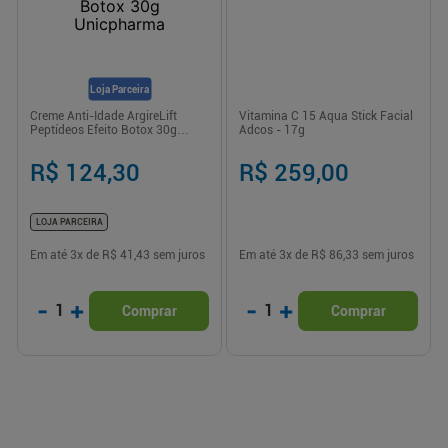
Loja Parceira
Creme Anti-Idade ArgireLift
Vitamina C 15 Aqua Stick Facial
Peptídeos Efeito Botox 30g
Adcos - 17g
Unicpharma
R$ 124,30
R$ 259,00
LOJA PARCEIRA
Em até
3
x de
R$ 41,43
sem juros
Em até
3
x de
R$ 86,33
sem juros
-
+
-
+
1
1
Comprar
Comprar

...

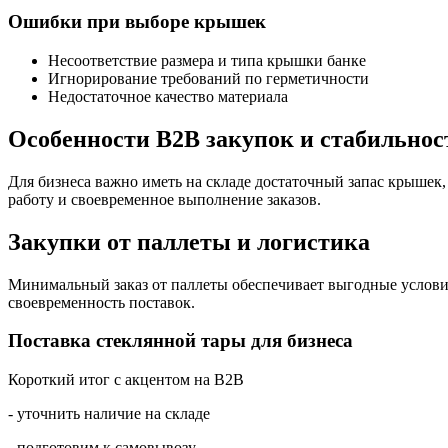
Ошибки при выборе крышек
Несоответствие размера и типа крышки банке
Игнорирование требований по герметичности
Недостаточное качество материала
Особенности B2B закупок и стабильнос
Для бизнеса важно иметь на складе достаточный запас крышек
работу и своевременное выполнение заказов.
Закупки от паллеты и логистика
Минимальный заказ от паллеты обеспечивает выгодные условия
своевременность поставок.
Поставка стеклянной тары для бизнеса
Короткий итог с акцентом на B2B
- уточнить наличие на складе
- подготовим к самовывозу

==

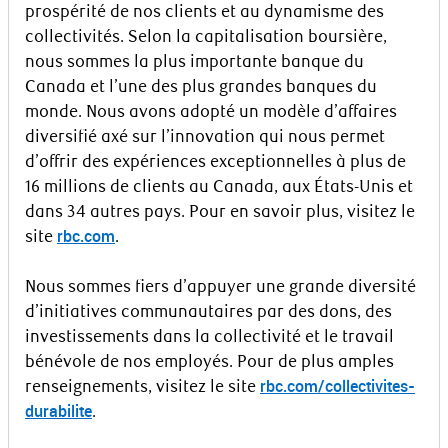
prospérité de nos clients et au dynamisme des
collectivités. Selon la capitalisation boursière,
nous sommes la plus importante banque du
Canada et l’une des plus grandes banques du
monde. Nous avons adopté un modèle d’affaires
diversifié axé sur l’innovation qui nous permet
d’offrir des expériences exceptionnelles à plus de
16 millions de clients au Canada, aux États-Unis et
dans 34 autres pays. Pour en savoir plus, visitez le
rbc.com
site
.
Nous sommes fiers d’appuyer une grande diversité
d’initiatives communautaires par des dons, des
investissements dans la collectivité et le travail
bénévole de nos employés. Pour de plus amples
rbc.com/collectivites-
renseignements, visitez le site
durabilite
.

Work instructions
Locate all lines in the listing above with the word "visitez". Copy them.

Your response
dans 34 autres pays. Pour en savoir plus, visitez le
renseignements, visitez le site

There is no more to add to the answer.